Training-free Detection of AI-generated images via Cropping Robustness
Sungik Choi, Hankook Lee, Moontae Lee
TL;DR
The paper addresses the need for universal, training-free detection of AI-generated images. It introduces WaRPAD, a method that uses a base HFwav score computed from high-frequency perturbations via Haar wavelets, and aggregates this signal across patches produced by a deterministic RescaleNPatchify to simulate RandomResizedCrop effects. Empirical results across Synthbuster, GenImage, and Deepfake-LSUN-Bedroom show WaRPAD achieving state-of-the-art performance among training-free detectors and robust behavior to test-time corruptions, with demonstrated applicability across multiple self-supervised backbones (e.g., DINOv2, CLIP, SwaV). The work contributes a practical, data-free approach to AI-generated image detection with implications for robust web-scale filtering and potential multimodal extensions, while acknowledging computational costs and backbone dependence as areas for future work.
Abstract
AI-generated image detection has become crucial with the rapid advancement of vision-generative models. Instead of training detectors tailored to specific datasets, we study a training-free approach leveraging self-supervised models without requiring prior data knowledge.

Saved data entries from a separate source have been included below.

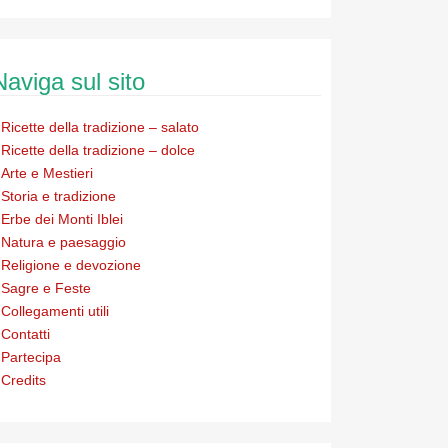
Naviga sul sito
Ricette della tradizione – salato
Ricette della tradizione – dolce
Arte e Mestieri
Storia e tradizione
Erbe dei Monti Iblei
Natura e paesaggio
Religione e devozione
Sagre e Feste
Collegamenti utili
Contatti
Partecipa
Credits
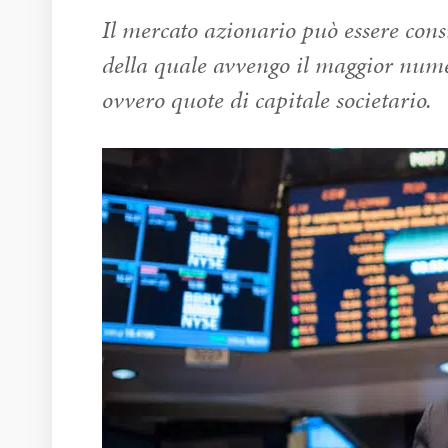
Il mercato azionario può essere cons
della quale avvengo il maggior numer
ovvero quote di capitale societario.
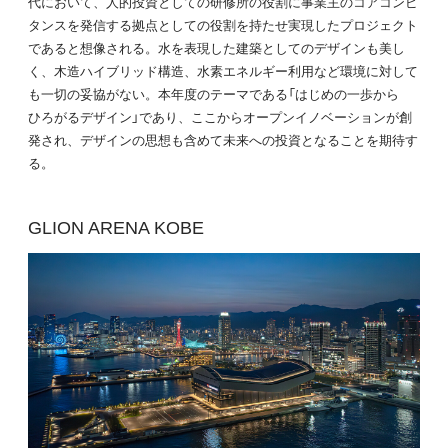
代において、人的投資としての研修所の役割に事業主のコアコンピ
タンスを発信する拠点としての役割を持たせ実現したプロジェクト
であると想像される。水を表現した建築としてのデザインも美し
く、木造ハイブリッド構造、水素エネルギー利用など環境に対して
も一切の妥協がない。本年度のテーマである「はじめの一歩から
ひろがるデザイン」であり、ここからオープンイノベーションが創
発され、デザインの思想も含めて未来への投資となることを期待す
る。
GLION ARENA KOBE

These models, pre-trained with augmentations like RandomResizedCrop, learn to produce consistent representations across varying resolutions. Motivated by this, we propose WaRPAD, a training-free AI-generated image detection algorithm based on self-supervised models. Since neighborhood pixel differences in images are highly sensitive to resizing operations, WaRPAD first defines a base score function that quantifies the sensitivity of image embeddings to perturbations along high-frequency directions extracted via Haar wavelet decomposition. To simulate robustness against cropping augmentation, we rescale each image to a multiple of the models input size, divide it into smaller patches, and compute the base score for each patch. The final detection score is then obtained by averaging the scores across all patches. We validate WaRPAD on real datasets of diverse resolutions and domains, and images generated by 23 different generative models. Our method consistently achieves competitive performance and demonstrates strong robustness to test-time corruptions. Furthermore, as invariance to RandomResizedCrop is a common training scheme across self-supervised models, we show that WaRPAD is applicable across self-supervised models.